Il y a à peine cinq ans, les observateurs les plus avertis ne pouvaient prévoir le phénomène. Aujourd'hui, ce sont des centaines et, si le mouvement continue à s'amplifier crescendo, des milliers à décider de rejoindre le Royaume avec épargne et/ou savoir-faire. Ce phénomène s'inscrit dans un mouvement de ressourcement qui a bénéficié de l'«effet M6». Il mérite d'être examiné de plus près.
D'une douzaine de milliards de DH vers la fin du siècle dernier, la manne des transferts des MRE a évolué pour atteindre l'année écoulée plus de 36 milliards. Un coefficient-trois qui a énervé nombre de milieux politiques et fiscaux européens, au point que les justices italienne et française osèrent frapper à la porte des délégations de la première institution financière marocaine installée en Europe, à savoir la Banque Chaâbi, pour tenter de savoir ce qui s'y passe. Malgré son volume impressionnant, ce mouvement de transferts de devises n'était guère annonciateur d'une quelconque métamorphose du rapport des MRE au pays d'origine. «En réalité, les fluctuations politiques à l'intérieur des Etats européens ont engendré une immense angoisse parmi les personnes – jeunes et moins jeunes - issues de l'immigration. Les discours exclusionnistes et chauvinistes ont fleuri parmi les opinions publiques européennes. En parallèle à ce mal-vivre sur le sol européen, le Maroc a opté pour la rationalisation de ses procédures et l'engagement des réformes nécessaires à l'encouragement de l'investissement. C'est, en tous cas, cela qui m'a incité à délocaliser au Maroc», me dit Abdelhafid H, revenu depuis quelques mois de Hollande où il possédait un atelier de design et de fabrication de mobilier professionnel. Installé actuellement dans la zone industrielle de Douar Laskar à Marrakech, il dessine et fait fabriquer par les artisans de la ville toutes sortes de meubles professionnels et domestiques. «En vérité, je n'ai pas délocalisé uniquement mon savoir-faire, mon outil de travail et mon épargne.
J'ai également drainé mon portefeuille de clients. Aujourd'hui, je peux livrer sous 48 heures. J'emploie directement six personnes dont quatre de niveau universitaire, sans compter les emplois indirects que j'évalue à une vingtaine de smics », conclut-il.

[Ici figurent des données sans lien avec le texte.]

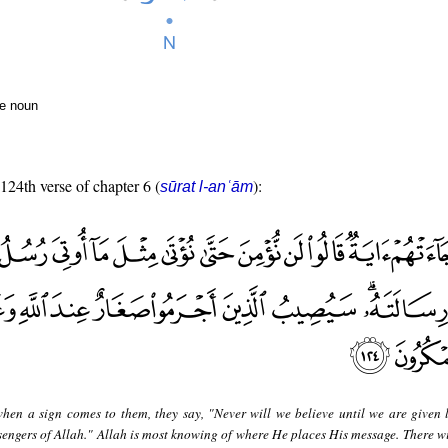
te noun
 124th verse of chapter 6 (
):
sūrat l-anʿām
hen a sign comes to them, they say, "Never will we believe until we are given l
engers of Allah." Allah is most knowing of where He places His message. There will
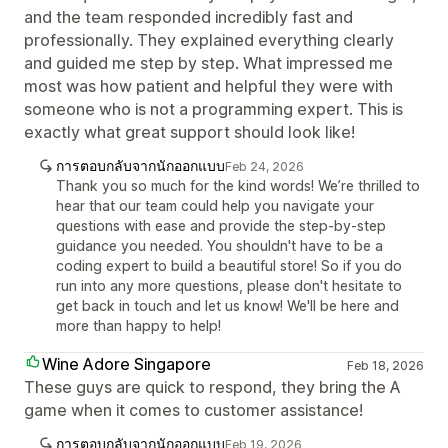
and the team responded incredibly fast and
professionally. They explained everything clearly
and guided me step by step. What impressed me
most was how patient and helpful they were with
someone who is not a programming expert. This is
exactly what great support should look like!
การตอบกลับจากนักออกแบบ
Feb 24, 2026
Thank you so much for the kind words! We’re thrilled to
hear that our team could help you navigate your
questions with ease and provide the step-by-step
guidance you needed. You shouldn't have to be a
coding expert to build a beautiful store! So if you do
run into any more questions, please don't hesitate to
get back in touch and let us know! We'll be here and
more than happy to help!
Wine Adore Singapore
Feb 18, 2026
These guys are quick to respond, they bring the A
game when it comes to customer assistance!
การตอบกลับจากนักออกแบบ
Feb 19, 2026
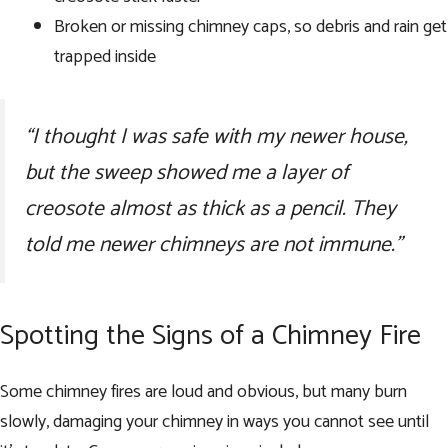
Broken or missing chimney caps, so debris and rain get
trapped inside
“I thought I was safe with my newer house,
but the sweep showed me a layer of
creosote almost as thick as a pencil. They
told me newer chimneys are not immune.”
Spotting the Signs of a Chimney Fire
Some chimney fires are loud and obvious, but many burn
slowly, damaging your chimney in ways you cannot see until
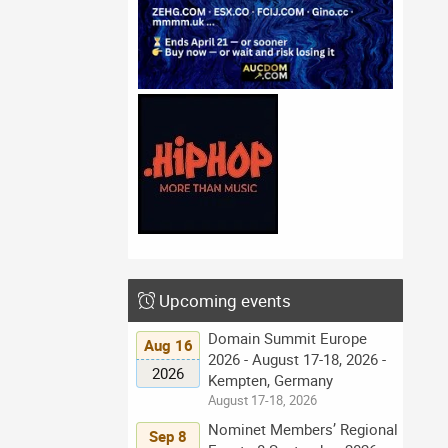
Upcoming events
Domain Summit Europe
Aug 16
2026 - August 17-18, 2026 -
2026
Kempten, Germany
August 17-18, 2026
Nominet Members’ Regional
Sep 8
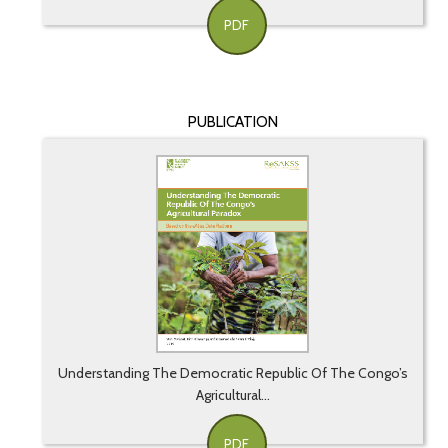
PDF
PUBLICATION
Understanding The Democratic Republic Of The Congo’s
Agricultural...
PDF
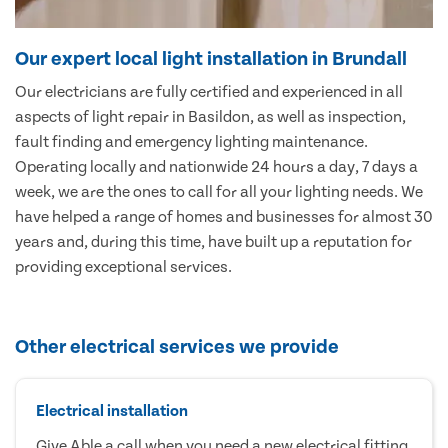
Our expert local light installation in Brundall
Our electricians are fully certified and experienced in all
aspects of light repair in Basildon, as well as inspection,
fault finding and emergency lighting maintenance.
Operating locally and nationwide 24 hours a day, 7 days a
week, we are the ones to call for all your lighting needs. We
have helped a range of homes and businesses for almost 30
years and, during this time, have built up a reputation for
providing exceptional services.
Other electrical services we provide
Electrical installation
Give Able a call when you need a new electrical fitting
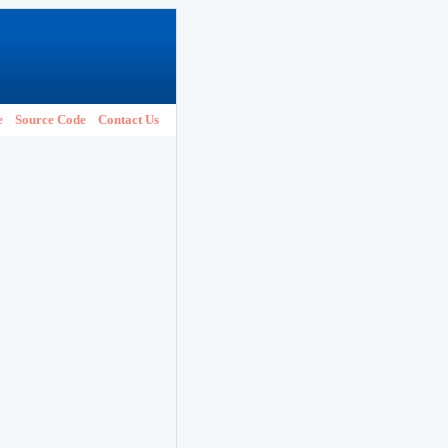
e
Source Code
Contact Us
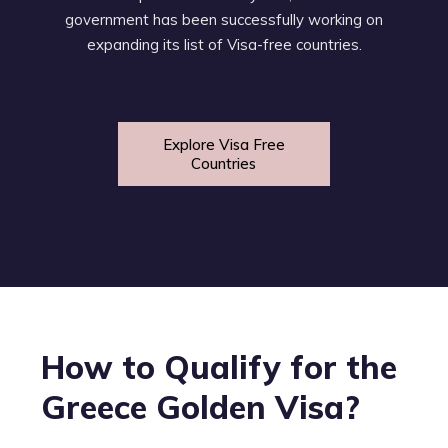
government has been successfully working on
expanding its list of Visa-free countries.
Explore Visa Free
Countries
How to Qualify for the
Greece Golden Visa?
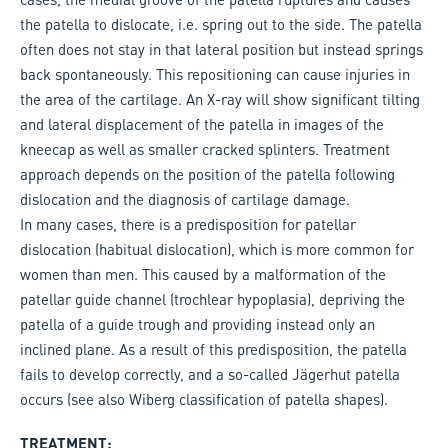
the patella to dislocate, i.e. spring out to the side. The patella
often does not stay in that lateral position but instead springs
back spontaneously. This repositioning can cause injuries in
the area of the cartilage. An X-ray will show significant tilting
and lateral displacement of the patella in images of the
kneecap as well as smaller cracked splinters. Treatment
approach depends on the position of the patella following
dislocation and the diagnosis of cartilage damage.
In many cases, there is a predisposition for patellar
dislocation (habitual dislocation), which is more common for
women than men. This caused by a malformation of the
patellar guide channel (trochlear hypoplasia), depriving the
patella of a guide trough and providing instead only an
inclined plane. As a result of this predisposition, the patella
fails to develop correctly, and a so-called Jägerhut patella
occurs (see also Wiberg classification of patella shapes).
TREATMENT:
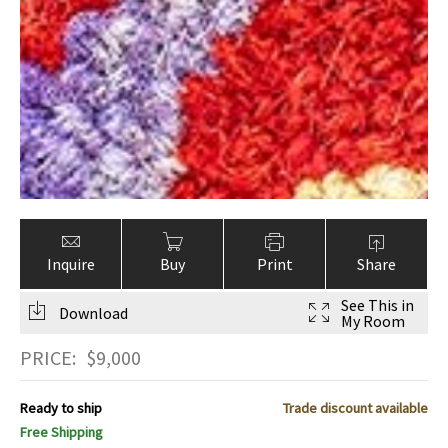
Inquire
Buy
Print
Share
See This in
Download
My Room
PRICE:
$
9,000
Ready to ship
Trade discount available
Free Shipping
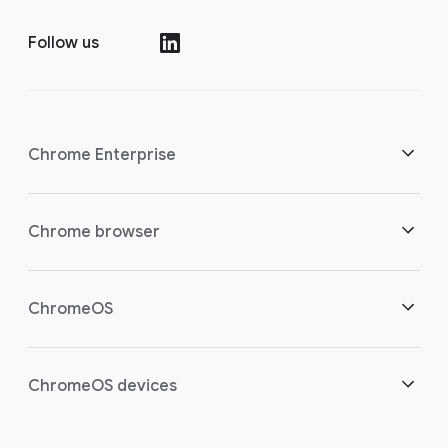
Follow us
()
Chrome Enterprise
Security
Chrome browser
Empowering cloud workers
Overview
ChromeOS
Smart investment
Downloads
Overview
ChromeOS devices
Contact sales
Security
Security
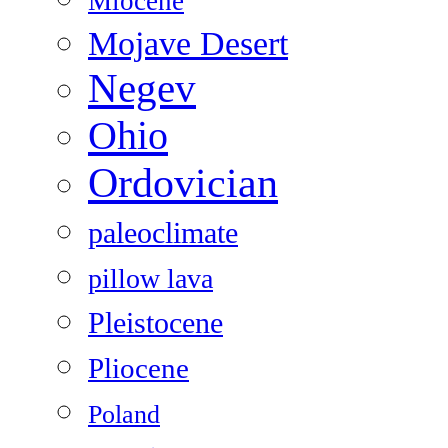
Miocene
Mojave Desert
Negev
Ohio
Ordovician
paleoclimate
pillow lava
Pleistocene
Pliocene
Poland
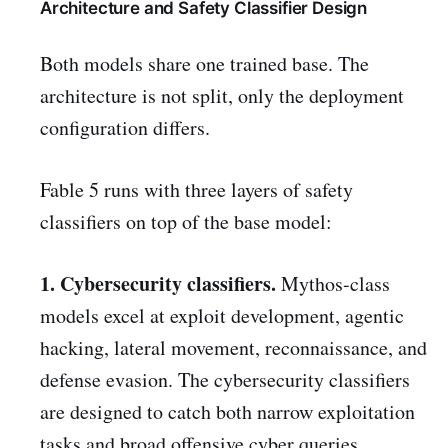
Architecture and Safety Classifier Design
Both models share one trained base. The
architecture is not split, only the deployment
configuration differs.
Fable 5 runs with three layers of safety
classifiers on top of the base model:
1. Cybersecurity classifiers.
Mythos-class
models excel at exploit development, agentic
hacking, lateral movement, reconnaissance, and
defense evasion. The cybersecurity classifiers
are designed to catch both narrow exploitation
tasks and broad offensive cyber queries.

Ahmed S. a fait ses études en France avant d'émigrer aux USA. L'après-11 septembre lui a été pénible. Pourtant, l'ensemble des signes de son intégration aux States étaient réunis : une épouse américaine dévouée, une belle demeure et un job gratifiant. Que s'est-il donc passé de si grave ? «Le regard des voisins, des collègues et même des caissiers du supermarket a changé. Je n'étais plus que l'Arabe à éviter et, quelquefois, à proscrire. Le président de l'association du quartier m'a clairement signifié le fait que je n'étais plus le bienvenu. Le choix de retourner au Maroc m'a d'ailleurs été soufflé par mon épouse qui a été jusqu'à saisir l'attorney des attitudes racistes dont j'ai été victime», me répond-il.
Le syndrome du faciès ne peut, à lui seul, expliquer le phénomène de retour de ces MRE qui ont décidé de prendre le train du développement du pays d'origine. La répugnance des Algériens issus de l'immigration, par exemple, à s'établir dans leur pays d'origine est là pour attester de l'existence de facteurs endogènes.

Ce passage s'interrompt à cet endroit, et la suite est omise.